Let us try and unravel these words to understand what exactly they represent and mean for the people of the state. Assuming the logic that human beings absorb and register what they experience, it is important to throw open the debate to have a reality check on this campaign.
Is progressive Punjab a truth, a reality in the making? Or is it a cleverly created mirage, placed at such a distance that the population will never be able to reach the truth? If not far from the truth, is the slogan even close to truth, with people actually reaping the benefits of progress?

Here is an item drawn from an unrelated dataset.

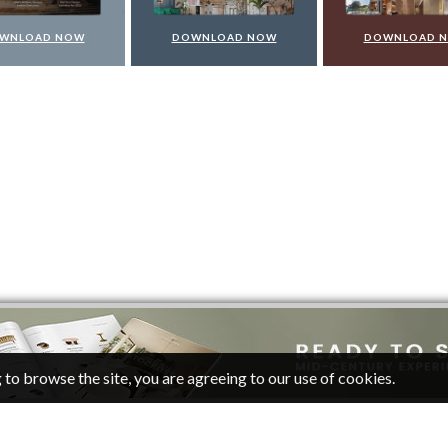
WNLOAD NOW
DOWNLOAD NOW
DOWNLOAD 
 to browse the site, you are agreeing to our use of cookies.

The questions straight away take us to the moot point – what is meant by progress? Is progress decided on the advertisement pages of newspapers, television screens, billboards and in the bureaucratic files or at ground zero? Is progress a concoction that can be forced down people’s throats or is it like an anatomy of a healthy body, which keeps functioning without the human even knowing about its functioning? Yes, this may sound like a quiz, but when the ground reality is different, questions will be raised.
Let us imagine an image. You are on a highway and a speeding bus is on your tail, terrorising you with its pressure horn to give way or else be ready to be mowed down. A state, which has not been able to remove pressure horns from buses for years, (in spite of a high court order) and has an abysmal record of accident deaths – can it talk of progress?
Ha! How can you compare Infosys with speeding buses? And look at the progress Jujhar, Orbit, Libra and Kartar have made – given us Mercedes buses. And if they weren’t given the go ahead to flout rules, passengers wouldn’t get to their destinations on time.
Point taken, but let’s imagine a hypothetical scenario. What if the Canadian, American and the UK embassies were to open up visas for Punjabis for a day? The mandate is that people will desert Punjab overnight in search of greener pastures. As it is, people are ready to risk their lives to get to ‘Phoren shores’, so why would they leave such a golden opportunity?
Obviously, the PR spin doctors are working on a theory that constant usage of words like development, progress and IT through advertisements will play a significant role in perception building and help hide anomalies like drug addiction, poor health and education services, etc, etc. Advertisements can only do so much, but can’t create perceptions since the latter are built out of the rigors of people’s day to day lives. However much you advertise about surplus power or farmer summit, no amount of advertisement can mitigate the torrent of waiting for electricity to irrigate one’s land or a mother’s wail for having lost her son to drugs or accident.
If the PR companies think leaders are created through newspaper advertisements alone, it’s a failed communication theory they are following, because the mismatch between reality and advertisement has immense gravitational pull.
I am not here to condemn the effort, because at least the word progress has started finding space in Punjab’s political jargon: credit for which goes to Sukhbir Badal. However, my only suggestion to the young leader is to not fall in the trap of creating an image of a CEO. I know that my opinion is chicken feed compared to the plethora of advisers he has, but a CEO can go only that far. It is the leadership quality that will determine the future of Punjab, and perhaps his own. A CEO needs the help of advertisements, whereas a leader just inspires people to achieve what advertisements speak about.
Walking the talk is what is going to matter in the ultimate analysis.